Stopping at roadside spots which promised good birding, and coming across birds at unexpected places took up quite some time, so our two hour drive to Derby ended up occupying most of the day. We had directions to the Sewage Ponds and a report that freshwater waders were abundant, and an observation tower at the sewage plant made for ease of access. However we looked in vain for the tower, and were later told it was no longer there - comforting, because even with my hazy navigation skills I thought I'd be able to loacte a tower on a floodplain.
The overflow was a series of ponds edged by deep reedbanks. Golden-headed cisticola serenaded from the reeds, and red-backed fairywrens and double-barred finches sheltered from the heat in dense low shrubs.
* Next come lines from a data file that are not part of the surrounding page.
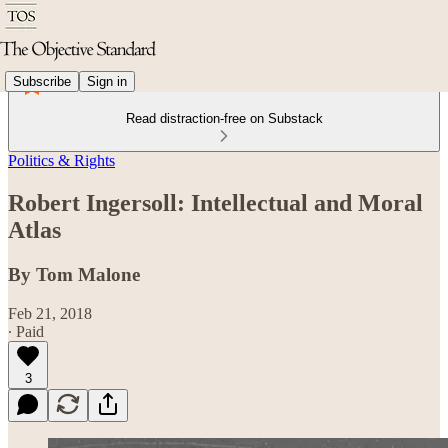
Subscribe
Sign in
Read distraction-free on Substack
Politics & Rights
Robert Ingersoll: Intellectual and Moral
Atlas
By Tom Malone
Feb 21, 2018
∙ Paid
3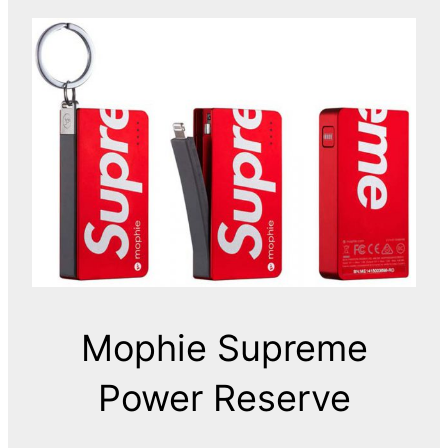
Mophie Supreme
Power Reserve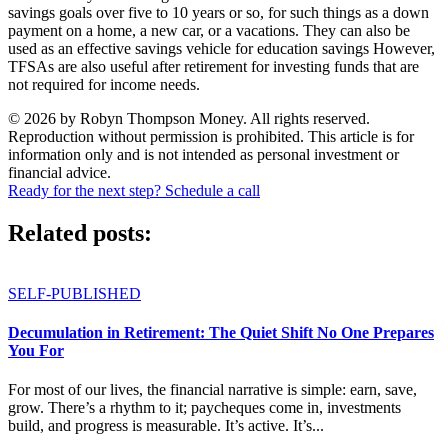
savings goals over five to 10 years or so, for such things as a down
payment on a home, a new car, or a vacations. They can also be
used as an effective savings vehicle for education savings However,
TFSAs are also useful after retirement for investing funds that are
not required for income needs.
© 2026 by Robyn Thompson Money. All rights reserved.
Reproduction without permission is prohibited. This article is for
information only and is not intended as personal investment or
financial advice.
Ready for the next step? Schedule a call
Related posts:
SELF-PUBLISHED
Decumulation in Retirement: The Quiet Shift No One Prepares
You For
For most of our lives, the financial narrative is simple: earn, save,
grow. There’s a rhythm to it; paycheques come in, investments
build, and progress is measurable. It’s active. It’s...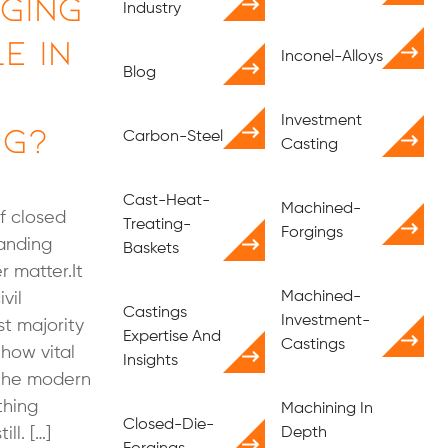
ging
Industry
e in
Inconel-Alloys
Blog
Investment
ng?
Carbon-Steel
Casting
Cast-Heat-
Machined-
f closed
Treating-
Forgings
tanding
Baskets
r matter.It
Machined-
vil
Castings
Investment-
st majority
Expertise And
Castings
how vital
Insights
o the modern
thing
Machining In
Closed-Die-
ll. […]
Depth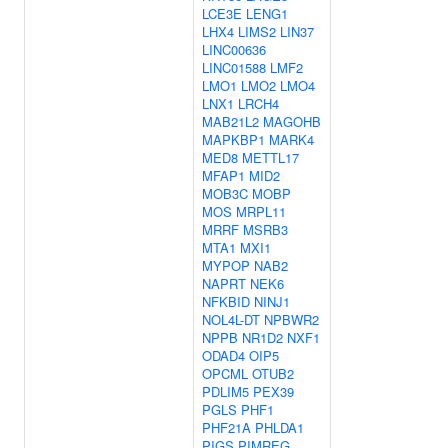
LCE3E
LENG1
LHX4
LIMS2
LIN37
LINC00636
LINC01588
LMF2
LMO1
LMO2
LMO4
LNX1
LRCH4
MAB21L2
MAGOHB
MAPKBP1
MARK4
MED8
METTL17
MFAP1
MID2
MOB3C
MOBP
MOS
MRPL11
MRRF
MSRB3
MTA1
MXI1
MYPOP
NAB2
NAPRT
NEK6
NFKBID
NINJ1
NOL4L-DT
NPBWR2
NPPB
NR1D2
NXF1
ODAD4
OIP5
OPCML
OTUB2
PDLIM5
PEX39
PGLS
PHF1
PHF21A
PHLDA1
PIGS
PIMREG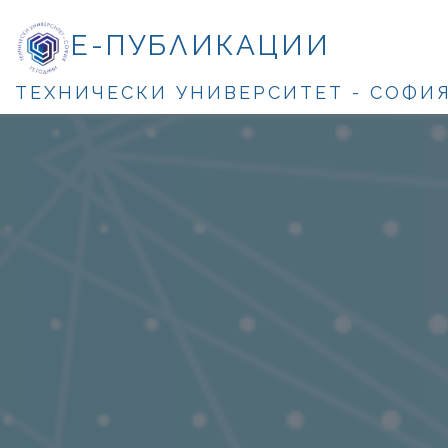
Е-ПУБЛИКАЦИИ
ТЕХНИЧЕСКИ УНИВЕРСИТЕТ - СОФИ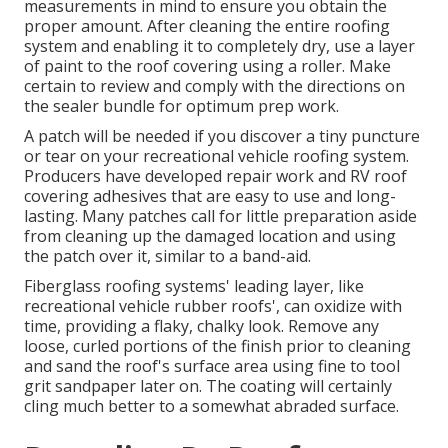
measurements in mind to ensure you obtain the
proper amount. After cleaning the entire roofing
system and enabling it to completely dry, use a layer
of paint to the roof covering using a roller. Make
certain to review and comply with the directions on
the sealer bundle for optimum prep work.
A patch will be needed if you discover a tiny puncture
or tear on your recreational vehicle roofing system.
Producers have developed repair work and RV roof
covering adhesives that are easy to use and long-
lasting. Many patches call for little preparation aside
from cleaning up the damaged location and using
the patch over it, similar to a band-aid.
Fiberglass roofing systems' leading layer, like
recreational vehicle rubber roofs', can oxidize with
time, providing a flaky, chalky look. Remove any
loose, curled portions of the finish prior to cleaning
and sand the roof's surface area using fine to tool
grit sandpaper later on. The coating will certainly
cling much better to a somewhat abraded surface.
We found a spot under a paperbark that gave good views of the waders, though they stayed on the far bank with its shelter of reeds.
We went to the mangroves near the export facilitity where a dozen black kite wheeled overhead, and a couple of small waders fossicked at the waters edge but the mud was thick and sticky and the temperature had reached 40 C, so we decided any birds in the mangroves would remain unobserved.
On the way out of town we drove past the airport where someone had reported seeing 10,000 oriental pratincoles some years ago. We didn't see 10,000 pratincoles - actually we didn't see a single bird.